_Collection entries_

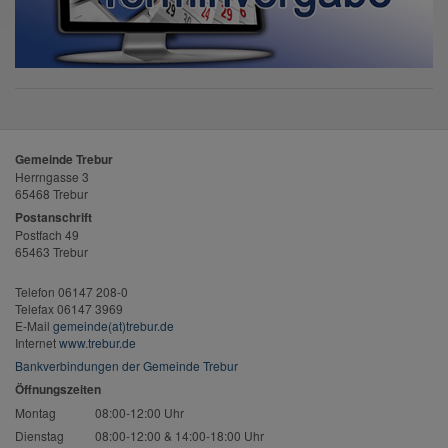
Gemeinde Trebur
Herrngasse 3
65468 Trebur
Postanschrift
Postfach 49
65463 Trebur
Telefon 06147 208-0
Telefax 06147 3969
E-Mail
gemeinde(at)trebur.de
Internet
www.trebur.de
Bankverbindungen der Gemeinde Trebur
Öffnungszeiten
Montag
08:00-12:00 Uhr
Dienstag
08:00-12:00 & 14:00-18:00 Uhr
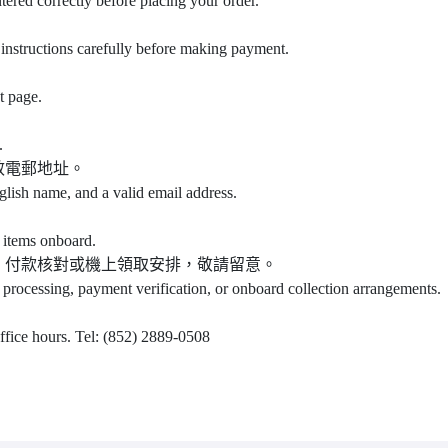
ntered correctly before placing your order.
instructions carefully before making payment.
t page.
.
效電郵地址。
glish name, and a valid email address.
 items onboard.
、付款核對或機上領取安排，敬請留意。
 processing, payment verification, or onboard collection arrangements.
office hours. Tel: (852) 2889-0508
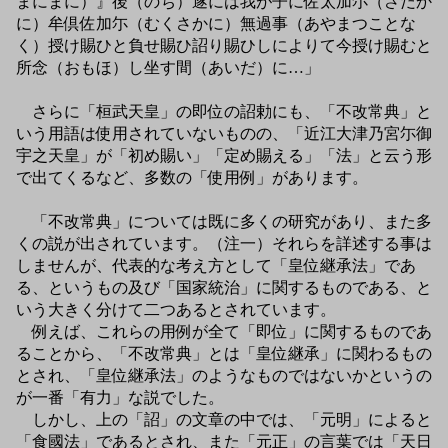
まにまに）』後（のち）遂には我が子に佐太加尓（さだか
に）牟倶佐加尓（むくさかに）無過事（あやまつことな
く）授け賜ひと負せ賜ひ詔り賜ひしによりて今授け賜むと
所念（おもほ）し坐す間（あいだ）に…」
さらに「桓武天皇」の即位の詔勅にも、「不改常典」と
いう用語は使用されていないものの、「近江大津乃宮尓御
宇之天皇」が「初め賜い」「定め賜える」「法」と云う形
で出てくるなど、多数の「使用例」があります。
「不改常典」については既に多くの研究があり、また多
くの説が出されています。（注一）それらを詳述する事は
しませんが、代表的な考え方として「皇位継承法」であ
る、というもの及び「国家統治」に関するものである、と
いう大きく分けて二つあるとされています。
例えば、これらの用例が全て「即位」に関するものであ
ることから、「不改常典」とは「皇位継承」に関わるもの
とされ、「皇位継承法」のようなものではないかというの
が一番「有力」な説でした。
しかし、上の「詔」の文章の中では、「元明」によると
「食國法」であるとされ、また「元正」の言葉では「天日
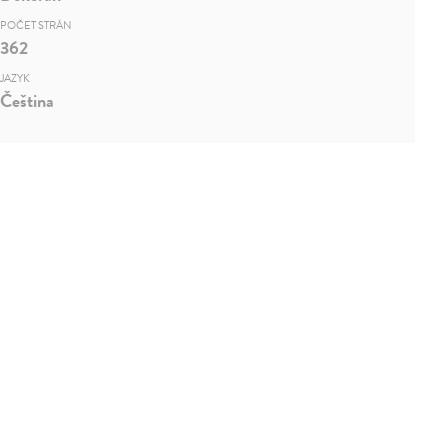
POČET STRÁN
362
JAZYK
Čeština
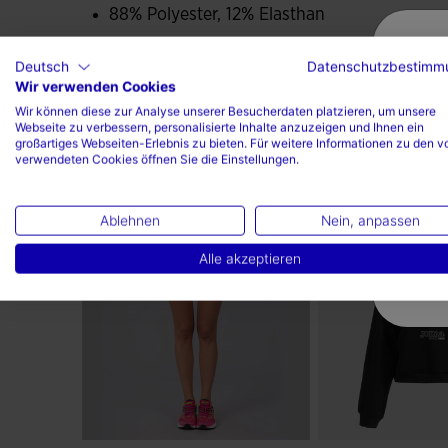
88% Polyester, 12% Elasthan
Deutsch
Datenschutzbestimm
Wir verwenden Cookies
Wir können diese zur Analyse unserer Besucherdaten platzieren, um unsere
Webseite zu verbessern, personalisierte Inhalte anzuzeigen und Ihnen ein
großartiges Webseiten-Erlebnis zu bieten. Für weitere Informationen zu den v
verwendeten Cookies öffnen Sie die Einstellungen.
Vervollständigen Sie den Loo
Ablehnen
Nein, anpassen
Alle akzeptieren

_DIRECTIONS FOR THIS TASK_
Copy each line above holding "payment".

_SOLVED EXERCISE_
instructions carefully before making payment.
 processing, payment verification, or onboard collection arrangements.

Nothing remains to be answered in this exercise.